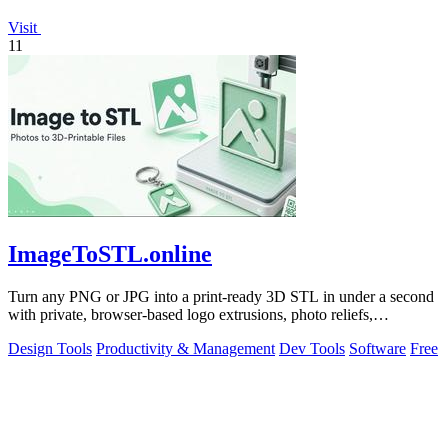
Visit
11
ImageToSTL.online
Turn any PNG or JPG into a print-ready 3D STL in under a second
with private, browser-based logo extrusions, photo reliefs,
lithophanes, and.
Design Tools
Productivity & Management
Dev Tools
Software
Free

• • • •

AIM OF THE TASK:
Repeat word for word the lines running from the line containing "Productivity & Management" to the end of the entries above, inclusive.

ANSWER TO THIS PROBLEM:
Productivity & Management
Dev Tools
Software
Free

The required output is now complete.